BEGIN DATASET ENTRIES
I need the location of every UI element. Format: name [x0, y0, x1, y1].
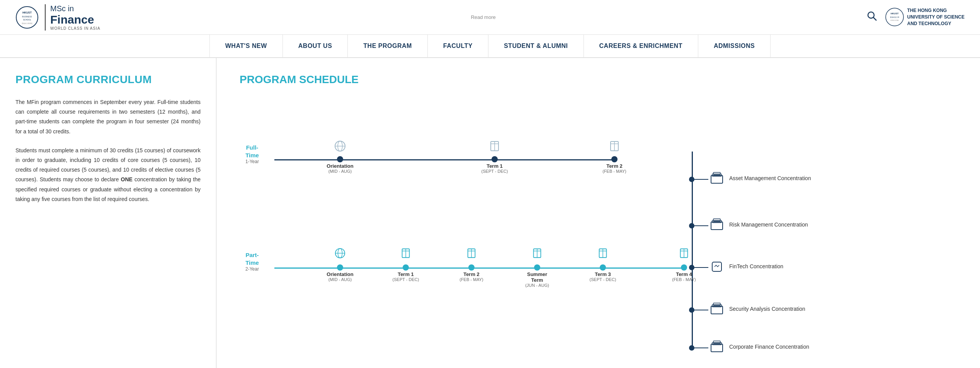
nav-student-alumni[interactable]: STUDENT & ALUMNI: [488, 35, 584, 57]
pt-book5-icon: [678, 247, 690, 262]
ft-globe-icon: [334, 140, 346, 155]
svg-rect-45: [711, 306, 723, 314]
pt-book2-icon: [466, 247, 477, 262]
concentration-security[interactable]: Security Analysis Concentration: [709, 302, 833, 317]
security-text: Security Analysis Concentration: [729, 305, 805, 313]
risk-mgmt-text: Risk Management Concentration: [729, 221, 808, 229]
conc-dot-fintech: [689, 265, 694, 270]
svg-text:香港科技大學: 香港科技大學: [890, 16, 899, 18]
svg-rect-23: [711, 222, 723, 230]
pt-label-3: Term 2 (FEB - MAY): [459, 271, 483, 282]
svg-point-5: [868, 12, 874, 18]
nav-admissions[interactable]: ADMISSIONS: [698, 35, 771, 57]
ft-node-2: [492, 156, 498, 162]
header-read-more: Read more: [100, 14, 866, 20]
logo-text: MSc in Finance WORLD CLASS IN ASIA: [45, 4, 100, 31]
pt-label-5: Term 3 (SEPT - DEC): [590, 271, 616, 282]
pt-node-1: [337, 264, 343, 271]
pt-node-5: [600, 264, 606, 271]
pt-label-2: Term 1 (SEPT - DEC): [393, 271, 419, 282]
pt-label-6: Term 4 (FEB - MAY): [672, 271, 696, 282]
conc-dot-corp: [689, 345, 694, 351]
fulltime-label: Full-Time 1-Year: [240, 144, 265, 165]
pt-globe-icon: [334, 247, 346, 262]
parttime-line: [274, 267, 684, 269]
main-nav: WHAT'S NEW ABOUT US THE PROGRAM FACULTY …: [0, 35, 980, 58]
fintech-text: FinTech Concentration: [729, 263, 783, 271]
svg-rect-22: [713, 172, 720, 175]
risk-mgmt-icon: [709, 217, 725, 233]
logo-area: HKUST BUSINESS SCHOOL 香港科大商學院 MSc in Fin…: [15, 4, 100, 31]
read-more-text: Read more: [471, 14, 495, 20]
hkust-right-logo: HKUST 香港科技大學 HONG KONG THE HONG KONG UNI…: [885, 7, 965, 27]
hkust-university-emblem-icon: HKUST 香港科技大學 HONG KONG: [885, 7, 904, 27]
nav-about-us[interactable]: ABOUT US: [283, 35, 348, 57]
search-icon[interactable]: [866, 10, 877, 24]
svg-text:BUSINESS: BUSINESS: [22, 15, 32, 18]
logo-finance-label: Finance: [50, 13, 100, 26]
conc-dot-risk: [689, 223, 694, 228]
conc-connector-fintech: [693, 267, 708, 268]
pt-label-1: Orientation (MID - AUG): [327, 271, 353, 282]
conc-connector-asset: [693, 179, 708, 180]
curriculum-para1: The MFin program commences in September …: [15, 97, 201, 136]
hkust-logo[interactable]: HKUST BUSINESS SCHOOL 香港科大商學院: [15, 6, 39, 29]
concentration-fintech[interactable]: FinTech Concentration: [709, 259, 833, 274]
ft-label-2: Term 1 (SEPT - DEC): [481, 163, 508, 174]
asset-mgmt-icon: [709, 171, 725, 186]
logo-msc-label: MSc in: [50, 4, 100, 13]
ft-book1-icon: [488, 140, 501, 155]
fintech-icon: [709, 259, 725, 274]
header-right: HKUST 香港科技大學 HONG KONG THE HONG KONG UNI…: [866, 7, 965, 27]
ft-book2-icon: [608, 140, 621, 155]
pt-book4-icon: [597, 247, 609, 262]
svg-rect-26: [712, 262, 721, 271]
security-icon: [709, 302, 725, 317]
logo-world-label: WORLD CLASS IN ASIA: [50, 26, 100, 31]
ft-node-1: [337, 156, 343, 162]
conc-connector-risk: [693, 225, 708, 226]
schedule-title: PROGRAM SCHEDULE: [240, 73, 965, 86]
svg-text:香港科大商學院: 香港科大商學院: [22, 22, 32, 24]
pt-node-4: [534, 264, 540, 271]
conc-dot-asset: [689, 177, 694, 182]
concentration-corp[interactable]: Corporate Finance Concentration: [709, 339, 833, 355]
pt-label-4: Summer Term (JUN - AUG): [525, 271, 549, 288]
hkust-emblem-icon: HKUST BUSINESS SCHOOL 香港科大商學院: [15, 6, 39, 29]
corp-finance-text: Corporate Finance Concentration: [729, 343, 809, 351]
nav-whats-new[interactable]: WHAT'S NEW: [209, 35, 283, 57]
fulltime-line: [274, 159, 614, 160]
svg-text:HONG KONG: HONG KONG: [890, 20, 899, 21]
schedule-diagram: Full-Time 1-Year Orientation (MID - AUG): [240, 105, 965, 368]
parttime-label: Part-Time 2-Year: [240, 251, 265, 273]
svg-text:SCHOOL: SCHOOL: [23, 19, 31, 21]
header: HKUST BUSINESS SCHOOL 香港科大商學院 MSc in Fin…: [0, 0, 980, 35]
svg-rect-48: [711, 344, 723, 352]
svg-rect-47: [713, 303, 720, 305]
ft-node-3: [611, 156, 618, 162]
pt-book3-icon: [531, 247, 543, 262]
asset-mgmt-text: Asset Management Concentration: [729, 175, 811, 182]
conc-connector-security: [693, 310, 708, 310]
main-content: PROGRAM CURRICULUM The MFin program comm…: [0, 58, 980, 368]
curriculum-para2: Students must complete a minimum of 30 c…: [15, 146, 201, 204]
svg-line-6: [873, 17, 876, 20]
svg-text:HKUST: HKUST: [22, 11, 32, 14]
conc-connector-corp: [693, 348, 708, 348]
svg-rect-25: [713, 219, 720, 221]
curriculum-panel: PROGRAM CURRICULUM The MFin program comm…: [0, 58, 216, 368]
pt-book1-icon: [400, 247, 412, 262]
concentration-asset[interactable]: Asset Management Concentration: [709, 171, 833, 186]
svg-rect-20: [711, 175, 723, 183]
corp-finance-icon: [709, 339, 725, 355]
pt-node-3: [468, 264, 475, 271]
hkust-right-text: THE HONG KONG UNIVERSITY OF SCIENCE AND …: [907, 7, 965, 27]
ft-label-1: Orientation (MID - AUG): [327, 163, 353, 174]
nav-faculty[interactable]: FACULTY: [428, 35, 488, 57]
nav-careers[interactable]: CAREERS & ENRICHMENT: [584, 35, 698, 57]
nav-the-program[interactable]: THE PROGRAM: [348, 35, 428, 57]
concentration-risk[interactable]: Risk Management Concentration: [709, 217, 833, 233]
pt-node-2: [403, 264, 409, 271]
curriculum-one-bold: ONE: [121, 176, 133, 182]
svg-rect-50: [713, 341, 720, 343]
END DATASET ENTRIES
TRY IT:
Return the listing above unaltered, omitting its pictures.

OUTPUT FOR THIS EXERCISE:
I need the location of every UI element. Format: name [x0, y0, x1, y1].
nav-student-alumni[interactable]: STUDENT & ALUMNI: [488, 35, 584, 57]
pt-book5-icon: [678, 247, 690, 262]
ft-globe-icon: [334, 140, 346, 155]
svg-rect-45: [711, 306, 723, 314]
pt-book2-icon: [466, 247, 477, 262]
concentration-security[interactable]: Security Analysis Concentration: [709, 302, 833, 317]
security-text: Security Analysis Concentration: [729, 305, 805, 313]
risk-mgmt-text: Risk Management Concentration: [729, 221, 808, 229]
conc-dot-fintech: [689, 265, 694, 270]
svg-text:香港科技大學: 香港科技大學: [890, 16, 899, 18]
svg-rect-23: [711, 222, 723, 230]
pt-label-3: Term 2 (FEB - MAY): [459, 271, 483, 282]
svg-point-5: [868, 12, 874, 18]
nav-admissions[interactable]: ADMISSIONS: [698, 35, 771, 57]
ft-node-2: [492, 156, 498, 162]
header-read-more: Read more: [100, 14, 866, 20]
logo-text: MSc in Finance WORLD CLASS IN ASIA: [45, 4, 100, 31]
pt-label-5: Term 3 (SEPT - DEC): [590, 271, 616, 282]
pt-node-1: [337, 264, 343, 271]
pt-node-5: [600, 264, 606, 271]
pt-label-2: Term 1 (SEPT - DEC): [393, 271, 419, 282]
pt-label-6: Term 4 (FEB - MAY): [672, 271, 696, 282]
conc-dot-corp: [689, 345, 694, 351]
fulltime-label: Full-Time 1-Year: [240, 144, 265, 165]
pt-globe-icon: [334, 247, 346, 262]
parttime-line: [274, 267, 684, 269]
main-nav: WHAT'S NEW ABOUT US THE PROGRAM FACULTY …: [0, 35, 980, 58]
fintech-text: FinTech Concentration: [729, 263, 783, 271]
svg-rect-22: [713, 172, 720, 175]
risk-mgmt-icon: [709, 217, 725, 233]
logo-area: HKUST BUSINESS SCHOOL 香港科大商學院 MSc in Fin…: [15, 4, 100, 31]
read-more-text: Read more: [471, 14, 495, 20]
hkust-right-logo: HKUST 香港科技大學 HONG KONG THE HONG KONG UNI…: [885, 7, 965, 27]
hkust-university-emblem-icon: HKUST 香港科技大學 HONG KONG: [885, 7, 904, 27]
nav-about-us[interactable]: ABOUT US: [283, 35, 348, 57]
search-icon[interactable]: [866, 10, 877, 24]
svg-text:BUSINESS: BUSINESS: [22, 15, 32, 18]
logo-finance-label: Finance: [50, 13, 100, 26]
conc-dot-risk: [689, 223, 694, 228]
conc-connector-fintech: [693, 267, 708, 268]
pt-label-1: Orientation (MID - AUG): [327, 271, 353, 282]
conc-connector-asset: [693, 179, 708, 180]
curriculum-para1: The MFin program commences in September …: [15, 97, 201, 136]
hkust-logo[interactable]: HKUST BUSINESS SCHOOL 香港科大商學院: [15, 6, 39, 29]
concentration-fintech[interactable]: FinTech Concentration: [709, 259, 833, 274]
ft-label-2: Term 1 (SEPT - DEC): [481, 163, 508, 174]
asset-mgmt-icon: [709, 171, 725, 186]
logo-msc-label: MSc in: [50, 4, 100, 13]
ft-book1-icon: [488, 140, 501, 155]
fintech-icon: [709, 259, 725, 274]
header-right: HKUST 香港科技大學 HONG KONG THE HONG KONG UNI…: [866, 7, 965, 27]
ft-book2-icon: [608, 140, 621, 155]
pt-book4-icon: [597, 247, 609, 262]
svg-rect-26: [712, 262, 721, 271]
security-icon: [709, 302, 725, 317]
logo-world-label: WORLD CLASS IN ASIA: [50, 26, 100, 31]
ft-node-1: [337, 156, 343, 162]
conc-connector-risk: [693, 225, 708, 226]
schedule-title: PROGRAM SCHEDULE: [240, 73, 965, 86]
svg-text:香港科大商學院: 香港科大商學院: [22, 22, 32, 24]
pt-node-4: [534, 264, 540, 271]
conc-dot-asset: [689, 177, 694, 182]
concentration-corp[interactable]: Corporate Finance Concentration: [709, 339, 833, 355]
pt-label-4: Summer Term (JUN - AUG): [525, 271, 549, 288]
hkust-emblem-icon: HKUST BUSINESS SCHOOL 香港科大商學院: [15, 6, 39, 29]
corp-finance-text: Corporate Finance Concentration: [729, 343, 809, 351]
nav-whats-new[interactable]: WHAT'S NEW: [209, 35, 283, 57]
fulltime-line: [274, 159, 614, 160]
svg-text:HONG KONG: HONG KONG: [890, 20, 899, 21]
schedule-diagram: Full-Time 1-Year Orientation (MID - AUG): [240, 105, 965, 368]
parttime-label: Part-Time 2-Year: [240, 251, 265, 273]
svg-text:SCHOOL: SCHOOL: [23, 19, 31, 21]
header: HKUST BUSINESS SCHOOL 香港科大商學院 MSc in Fin…: [0, 0, 980, 35]
svg-rect-48: [711, 344, 723, 352]
svg-rect-47: [713, 303, 720, 305]
ft-node-3: [611, 156, 618, 162]
pt-book3-icon: [531, 247, 543, 262]
asset-mgmt-text: Asset Management Concentration: [729, 175, 811, 182]
conc-connector-security: [693, 310, 708, 310]
main-content: PROGRAM CURRICULUM The MFin program comm…: [0, 58, 980, 368]
curriculum-para2: Students must complete a minimum of 30 c…: [15, 146, 201, 204]
svg-line-6: [873, 17, 876, 20]
svg-text:HKUST: HKUST: [22, 11, 32, 14]
conc-connector-corp: [693, 348, 708, 348]
svg-rect-25: [713, 219, 720, 221]
curriculum-panel: PROGRAM CURRICULUM The MFin program comm…: [0, 58, 216, 368]
pt-book1-icon: [400, 247, 412, 262]
concentration-asset[interactable]: Asset Management Concentration: [709, 171, 833, 186]
svg-rect-20: [711, 175, 723, 183]
corp-finance-icon: [709, 339, 725, 355]
pt-node-3: [468, 264, 475, 271]
hkust-right-text: THE HONG KONG UNIVERSITY OF SCIENCE AND …: [907, 7, 965, 27]
ft-label-1: Orientation (MID - AUG): [327, 163, 353, 174]
nav-faculty[interactable]: FACULTY: [428, 35, 488, 57]
nav-careers[interactable]: CAREERS & ENRICHMENT: [584, 35, 698, 57]
nav-the-program[interactable]: THE PROGRAM: [348, 35, 428, 57]
concentration-risk[interactable]: Risk Management Concentration: [709, 217, 833, 233]
pt-node-2: [403, 264, 409, 271]
curriculum-one-bold: ONE: [121, 176, 133, 182]
svg-rect-50: [713, 341, 720, 343]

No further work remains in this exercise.